Researchers discovered attackers may have combined a WhatsApp zero-click exploit with a serious Apple flaw to compromise devices. After the discovery, WhatsApp patched the vulnerability, confirming that it affected both iOS and macOS users and that attackers had actively exploited it in targeted spyware campaigns.
Details of the WhatsApp Zero-Click Exploit
The vulnerability, tracked as CVE-2025-55177 with a CVSS score of 5.4, stemmed from insufficient authorization of linked device synchronization messages. This shortcoming could have allowed attackers to trigger the processing of malicious content from an arbitrary URL on a victim’s device — without requiring any user interaction.
WhatsApp patched the issue in the following versions:
- WhatsApp for iOS prior to version 2.25.21.73 (patched July 28, 2025)
- WhatsApp Business for iOS version 2.25.21.78 (patched August 4, 2025)
- WhatsApp for Mac version 2.25.21.78 (patched August 4, 2025)
Connection to Apple’s Zero-Day CVE-2025-43300
Security experts believe the WhatsApp zero-click exploit may have been chained with CVE-2025-43300, a critical Apple vulnerability disclosed last week. The flaw, located in Apple’s ImageIO framework, was an out-of-bounds write bug that allowed memory corruption when processing malicious images.

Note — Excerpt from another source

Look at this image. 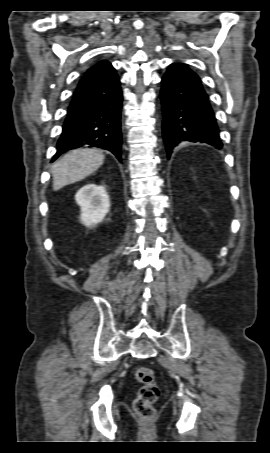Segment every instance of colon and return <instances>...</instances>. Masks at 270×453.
Segmentation results:
<instances>
[{"label":"colon","instance_id":"colon-1","mask_svg":"<svg viewBox=\"0 0 270 453\" xmlns=\"http://www.w3.org/2000/svg\"><path fill=\"white\" fill-rule=\"evenodd\" d=\"M135 378L142 384L134 402L135 411L141 418L151 419L154 416V404L160 395V386L153 371L145 366L136 368Z\"/></svg>","mask_w":270,"mask_h":453}]
</instances>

Apple confirmed that attackers had used CVE-2025-43300 in ‘extremely sophisticated attacks’ against targeted individuals, and warned that the combined exploitation suggested a coordinated spyware campaign.
Who Was Targeted?
According to Amnesty International’s Donncha Ó Cearbhaill, WhatsApp alerted fewer than 200 people who may have been targeted by the spyware attacks. These individuals included journalists, civil society members, and human rights defenders.

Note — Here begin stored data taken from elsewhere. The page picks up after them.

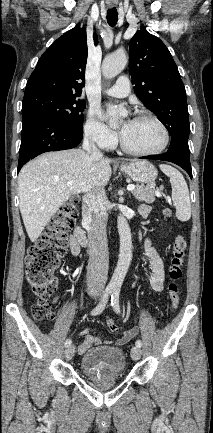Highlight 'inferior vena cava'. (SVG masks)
<instances>
[{
  "label": "inferior vena cava",
  "instance_id": "inferior-vena-cava-1",
  "mask_svg": "<svg viewBox=\"0 0 213 433\" xmlns=\"http://www.w3.org/2000/svg\"><path fill=\"white\" fill-rule=\"evenodd\" d=\"M82 148L97 157L103 154L96 147L89 134L84 136ZM105 190L87 192L83 196L82 217L86 225L89 240V263L87 272V290L89 293H100L104 290L109 267V254L106 234Z\"/></svg>",
  "mask_w": 213,
  "mask_h": 433
}]
</instances>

In its notifications, WhatsApp advised affected users to:
- Perform a full device factory reset
- Update their operating system immediately
- Ensure they are running the latest WhatsApp version
Ó Cearbhaill described the pair of vulnerabilities as a “zero-click” attack, meaning victims did not need to click on any links or interact with content for their devices to be compromised.
Broader Implications of the Exploit
The discovery of the WhatsApp zero-click exploit underscores the growing threat posed by government-grade spyware. Such attacks increasingly target individuals critical of governments or engaged in sensitive work.
These incidents highlight:
- The importance of regular updates to apps and operating systems
- The need for strong security monitoring for high-risk groups
- The ongoing challenge of balancing accessibility with security in widely used apps like WhatsApp
The patching of the WhatsApp zero-click exploit is a crucial step in protecting users from advanced spyware threats. However, as attackers continue to exploit zero-day vulnerabilities, staying secure requires constant vigilance. Regularly updating apps, enabling threat notifications, and practicing good digital hygiene remain essential for individuals — particularly those in at-risk communities.